Par ailleurs, le texte précise que cette négociation entre syndicats (quand il y en a, ce qui n'est pas le cas dans les plus petites entreprises ) et direction décidera de l’organisation du travail dans l’entreprise, ou bien de savoir si les salariés dépassent le nombre d’heures supplémentaires qu’ils ont le droit de faire (selon les branches, cela peut varier du simple au double).

Cette négociation fixera aussi les conditions dans lesquelles des heures sup’ pourront éventuellement (en cas de baisse d’activité, par exemple) être remplacées par des repos. C’est donc le carnet de commandes qui fixera, pour l’essentiel, l’organisation du travail, a reconnu ce jeudi la ministre de l’économie, Christine Lagarde, au micro de France Inter.

Plus de confiance entre les syndicats et le gouvernement

Et maintenant ? Tout va aller très vite. Le texte sur la représentativité sera présenté en conseil des ministres le 11 ou le 18 juin, et l’examen au Parlement débutera dans la foulée. Le rapporteur du texte est déjà connu. Selon nos informations, il s’agit du député Jean-Frédéric Poisson, un proche de la ministre du logement, Christine Boutin.

Les syndicats pouront-ils amender le texte, faire valoir leurs arguments? Rien n’est moins sûr. De nombreux députés UMP, très remontés sur le sujet, veulent en finir avec les lois Aubry. Du reste, Xavier Bertrand et le gouvernement semblent en position de force.

Certes, la présidente du Medef, Laurence Parisot, s’est déclarée hostile à la disposition du gouvernement. Pourtant, comme elle l’a expliqué ce mercredi sur l’antenne de LCI, la patronne des patrons est d’accord pour liquider les 35 heures en négociant entreprise par entreprise. Mais il faut, selon elle, respecter l’accord sur la représentativité trouvé entre partenaires sociaux. Cette négociation doit donc être remise à plus tard.


La CGT et la CFDT, les syndicats signataires de cette fameuse «position commune» sur la représentativité, eux, sont en position de faiblesse. En signant avec le Medef un texte qui leur promettait de se partager, demain, le paysage syndical, la CGT et la CFDT croyaient avoir manœuvré habilement. Ce texte, les plus petits syndicats (FO, la CGC, la CFTC), menacés à l’avenir par l’instauration de critères d’audience pour juger de leur représentativité, l’avaient rejeté.

Longtemps, Bernard Thibault et François Chérèque ont cru aux bonnes intentions du gouvernement. Le 16 mai, Xavier Bertrand jurait encore que le texte de la loi sur la représentativité reproduirait «l’esprit et la lettre» de la position commune.

Moins d’une semaine après, c'est la douche froide. Les deux plus grands syndicats français ont besoin de nouvelles règles de représentativité pour écarter et, à terme, dévorer des organisations plus petites, mais aussi pour attirer plus d’adhérents. Avec le gouvernement, ils avaient signé ce pacte. En échange de quelques renoncements sur les 35 heures, de modestes concessions pensaient-ils, ils sécurisaient l'avenir de leurs organisations, et pouvaient même rêver d'incarner deux pôles bien identifiés, l'un réformiste (la CFDT), l'autre contestataire (la CGT).
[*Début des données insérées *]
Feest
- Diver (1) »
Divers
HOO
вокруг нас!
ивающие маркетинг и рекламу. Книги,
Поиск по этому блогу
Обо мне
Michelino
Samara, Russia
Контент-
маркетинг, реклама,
Avez-vous passé un accord avec le président de la République ?, demandait-on récemment en substance à un haut dirigeant de la CGT. Non, répondait-il. «Sarkozy est comme ça, il aime la négociation, il essaie toujours de déceler chez son adversaire ce qui pourrait le persuader de signer. Et puis le PS est tellement faible, Sarko veut faire de nous son opposition..., nous devons d'ailleurs faire très attention à ne pas lui faire ce plaisir.»
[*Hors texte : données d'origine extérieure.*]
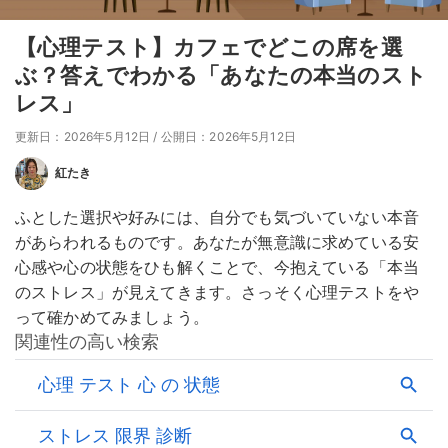
【心理テスト】カフェでどこの席を選
ぶ？答えでわかる「あなたの本当のスト
レス」
更新日：2026年5月12日
/
公開日：2026年5月12日
紅たき
ふとした選択や好みには、自分でも気づいていない本音
があらわれるものです。あなたが無意識に求めている安
心感や心の状態をひも解くことで、今抱えている「本当
のストレス」が見えてきます。さっそく心理テストをや
って確かめてみましょう。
C'était un peu avant la manifestation pour la défense des retraites du 22 mai, et ce responsable de la CGT était heureux. Heureux que les instances dirigeantes de la CGT aient accepté de ratifier la position commune, heureux que cela conforte enfin Bernard Thibault et sa ligne réformiste.
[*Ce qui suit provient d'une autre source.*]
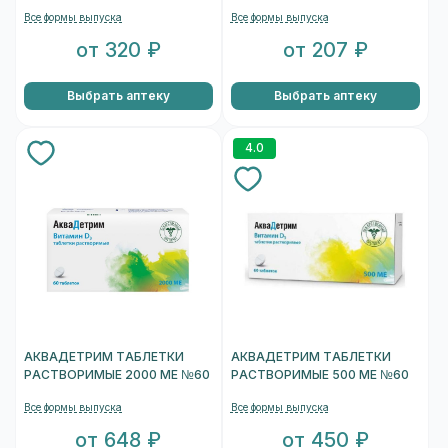
Все формы выпуска
Все формы выпуска
от 320 ₽
от 207 ₽
Выбрать аптеку
Выбрать аптеку
4.0
АКВАДЕТРИМ ТАБЛЕТКИ
АКВАДЕТРИМ ТАБЛЕТКИ
РАСТВОРИМЫЕ 2000 МЕ №60
РАСТВОРИМЫЕ 500 МЕ №60
Все формы выпуска
Все формы выпуска
от 648 ₽
от 450 ₽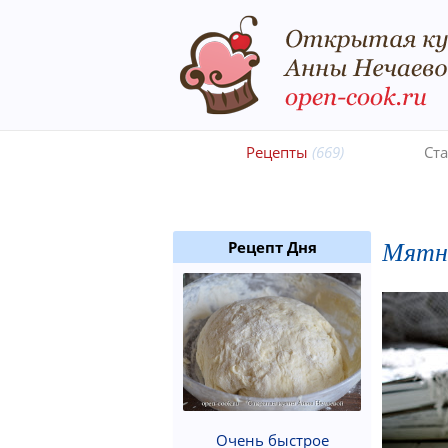
Рецепты
(669)
Ст
Мятн
Рецепт Дня
Очень быстрое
Désormais, il n'y a plus de confiance. La CGT se sent flouée. La CFDT estime qu'en s'attaquant aux 35 heures, on touche à son identité même. Mais les syndicats, qui ont déjà assez peu mobilisé sur les retraites le 22 mai, sont-ils assez forts pour mener cette bataille ? Jeudi, les autres organisations, FO et CFTC en tête, demandaient que les deux grands retirent leur signature de la position commune sur la représentativité.